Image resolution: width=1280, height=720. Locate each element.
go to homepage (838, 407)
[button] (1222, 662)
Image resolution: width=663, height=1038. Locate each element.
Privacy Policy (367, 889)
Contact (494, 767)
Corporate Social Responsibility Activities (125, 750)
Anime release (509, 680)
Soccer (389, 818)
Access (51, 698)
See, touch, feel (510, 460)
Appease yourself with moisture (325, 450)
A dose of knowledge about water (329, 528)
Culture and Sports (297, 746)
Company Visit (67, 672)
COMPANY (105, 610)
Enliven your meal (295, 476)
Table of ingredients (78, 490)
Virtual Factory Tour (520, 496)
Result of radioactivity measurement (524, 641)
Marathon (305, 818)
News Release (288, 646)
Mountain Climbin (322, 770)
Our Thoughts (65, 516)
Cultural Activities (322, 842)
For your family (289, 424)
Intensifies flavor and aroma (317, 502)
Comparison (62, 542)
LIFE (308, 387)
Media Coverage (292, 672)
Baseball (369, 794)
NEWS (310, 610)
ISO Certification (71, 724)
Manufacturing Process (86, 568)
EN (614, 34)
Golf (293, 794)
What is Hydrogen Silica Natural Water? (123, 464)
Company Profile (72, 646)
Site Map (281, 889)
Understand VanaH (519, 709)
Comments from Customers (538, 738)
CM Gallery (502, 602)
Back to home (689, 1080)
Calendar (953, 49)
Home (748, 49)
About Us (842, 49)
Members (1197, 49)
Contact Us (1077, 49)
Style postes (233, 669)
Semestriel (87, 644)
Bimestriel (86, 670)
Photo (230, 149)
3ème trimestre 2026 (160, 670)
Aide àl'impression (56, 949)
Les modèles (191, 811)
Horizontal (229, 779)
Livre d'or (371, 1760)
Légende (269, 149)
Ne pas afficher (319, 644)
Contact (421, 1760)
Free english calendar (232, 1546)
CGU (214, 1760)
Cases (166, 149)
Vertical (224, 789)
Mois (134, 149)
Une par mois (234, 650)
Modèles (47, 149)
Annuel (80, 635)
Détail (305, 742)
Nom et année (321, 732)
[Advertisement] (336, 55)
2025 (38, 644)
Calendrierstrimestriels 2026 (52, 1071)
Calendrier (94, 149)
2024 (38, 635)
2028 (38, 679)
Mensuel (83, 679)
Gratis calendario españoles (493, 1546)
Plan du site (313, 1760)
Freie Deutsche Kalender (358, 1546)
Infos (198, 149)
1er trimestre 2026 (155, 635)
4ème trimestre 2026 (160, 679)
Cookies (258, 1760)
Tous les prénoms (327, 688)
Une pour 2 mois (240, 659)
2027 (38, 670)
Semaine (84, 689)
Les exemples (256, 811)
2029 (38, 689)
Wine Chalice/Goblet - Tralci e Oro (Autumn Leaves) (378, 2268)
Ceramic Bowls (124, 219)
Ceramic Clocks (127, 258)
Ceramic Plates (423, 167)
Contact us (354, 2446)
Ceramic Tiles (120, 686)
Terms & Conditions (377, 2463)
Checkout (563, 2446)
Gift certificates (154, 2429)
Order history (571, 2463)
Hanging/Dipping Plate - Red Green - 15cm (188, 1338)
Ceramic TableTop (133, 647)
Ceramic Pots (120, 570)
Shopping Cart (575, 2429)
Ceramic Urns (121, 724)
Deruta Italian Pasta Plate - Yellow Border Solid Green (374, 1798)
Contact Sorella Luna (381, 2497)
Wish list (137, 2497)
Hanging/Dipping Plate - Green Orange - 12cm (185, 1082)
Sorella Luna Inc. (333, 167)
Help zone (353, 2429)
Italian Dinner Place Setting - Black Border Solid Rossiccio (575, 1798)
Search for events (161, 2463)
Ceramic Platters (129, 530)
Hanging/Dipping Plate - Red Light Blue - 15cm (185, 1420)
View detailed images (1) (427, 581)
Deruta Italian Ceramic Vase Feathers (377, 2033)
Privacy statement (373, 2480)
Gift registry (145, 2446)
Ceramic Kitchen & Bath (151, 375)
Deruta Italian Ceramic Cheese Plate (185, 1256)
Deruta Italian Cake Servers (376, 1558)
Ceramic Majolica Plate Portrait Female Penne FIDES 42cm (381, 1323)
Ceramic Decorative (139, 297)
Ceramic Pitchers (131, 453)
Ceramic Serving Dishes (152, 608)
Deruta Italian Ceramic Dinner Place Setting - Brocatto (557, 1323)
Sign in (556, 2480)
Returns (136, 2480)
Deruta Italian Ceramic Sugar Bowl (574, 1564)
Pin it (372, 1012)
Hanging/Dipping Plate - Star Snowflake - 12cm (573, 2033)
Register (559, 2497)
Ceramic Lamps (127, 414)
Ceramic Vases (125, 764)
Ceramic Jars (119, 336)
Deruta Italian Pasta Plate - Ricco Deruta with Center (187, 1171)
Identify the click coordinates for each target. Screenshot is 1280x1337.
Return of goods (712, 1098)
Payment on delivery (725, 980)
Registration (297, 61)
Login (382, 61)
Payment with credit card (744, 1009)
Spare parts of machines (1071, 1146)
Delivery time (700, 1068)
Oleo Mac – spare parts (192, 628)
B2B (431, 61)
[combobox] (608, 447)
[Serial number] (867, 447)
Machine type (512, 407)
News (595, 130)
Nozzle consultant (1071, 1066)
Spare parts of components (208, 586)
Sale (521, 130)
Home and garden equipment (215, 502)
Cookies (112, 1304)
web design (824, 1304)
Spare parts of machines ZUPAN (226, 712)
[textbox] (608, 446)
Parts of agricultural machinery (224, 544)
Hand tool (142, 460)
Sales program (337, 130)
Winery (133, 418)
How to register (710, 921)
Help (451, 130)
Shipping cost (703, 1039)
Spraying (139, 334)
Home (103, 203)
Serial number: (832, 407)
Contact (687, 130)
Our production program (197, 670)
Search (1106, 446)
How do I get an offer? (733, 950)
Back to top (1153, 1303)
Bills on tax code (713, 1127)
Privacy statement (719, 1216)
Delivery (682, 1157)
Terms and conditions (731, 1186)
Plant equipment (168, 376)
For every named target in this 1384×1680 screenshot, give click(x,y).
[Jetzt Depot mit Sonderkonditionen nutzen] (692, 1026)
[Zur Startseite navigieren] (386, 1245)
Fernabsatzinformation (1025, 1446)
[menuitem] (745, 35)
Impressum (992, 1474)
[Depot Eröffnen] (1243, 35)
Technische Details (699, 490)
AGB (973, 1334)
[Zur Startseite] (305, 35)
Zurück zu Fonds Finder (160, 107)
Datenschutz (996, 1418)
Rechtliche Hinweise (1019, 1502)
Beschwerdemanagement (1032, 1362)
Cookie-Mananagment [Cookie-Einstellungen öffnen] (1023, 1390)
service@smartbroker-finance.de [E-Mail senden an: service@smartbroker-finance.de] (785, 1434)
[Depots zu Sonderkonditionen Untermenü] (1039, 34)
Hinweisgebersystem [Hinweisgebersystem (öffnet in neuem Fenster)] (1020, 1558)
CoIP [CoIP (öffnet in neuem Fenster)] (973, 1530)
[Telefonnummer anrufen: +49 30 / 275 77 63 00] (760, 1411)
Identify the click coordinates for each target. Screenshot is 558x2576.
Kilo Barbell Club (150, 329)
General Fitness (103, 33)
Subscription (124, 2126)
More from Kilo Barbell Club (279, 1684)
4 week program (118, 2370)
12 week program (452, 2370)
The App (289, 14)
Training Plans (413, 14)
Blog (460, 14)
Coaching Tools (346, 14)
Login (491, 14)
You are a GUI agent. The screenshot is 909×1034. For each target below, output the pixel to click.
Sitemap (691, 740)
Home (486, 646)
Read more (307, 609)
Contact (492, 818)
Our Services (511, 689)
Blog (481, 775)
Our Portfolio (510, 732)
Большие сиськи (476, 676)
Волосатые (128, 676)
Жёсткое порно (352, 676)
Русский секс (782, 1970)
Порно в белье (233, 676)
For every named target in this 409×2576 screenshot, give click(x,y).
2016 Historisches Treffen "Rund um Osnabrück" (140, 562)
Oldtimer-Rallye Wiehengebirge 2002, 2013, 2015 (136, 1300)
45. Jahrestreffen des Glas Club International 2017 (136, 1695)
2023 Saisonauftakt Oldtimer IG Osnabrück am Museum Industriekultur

**Task item:** Take the listing above and repeat exactly the lines from the one containing "Ceramic Majolica Plate" through the one containing "Payment on delivery (725, 980)", both included.

**Answer below:**
Ceramic Majolica Plate Portrait Female Penne FIDES 42cm (381, 1323)
Ceramic Decorative (139, 297)
Ceramic Pitchers (131, 453)
Ceramic Serving Dishes (152, 608)
Deruta Italian Ceramic Dinner Place Setting - Brocatto (557, 1323)
Sign in (556, 2480)
Returns (136, 2480)
Deruta Italian Ceramic Sugar Bowl (574, 1564)
Pin it (372, 1012)
Hanging/Dipping Plate - Star Snowflake - 12cm (573, 2033)
Register (559, 2497)
Ceramic Lamps (127, 414)
Ceramic Vases (125, 764)
Ceramic Jars (119, 336)
Deruta Italian Pasta Plate - Ricco Deruta with Center (187, 1171)
Identify the click coordinates for each target. Screenshot is 1280x1337.
Return of goods (712, 1098)
Payment on delivery (725, 980)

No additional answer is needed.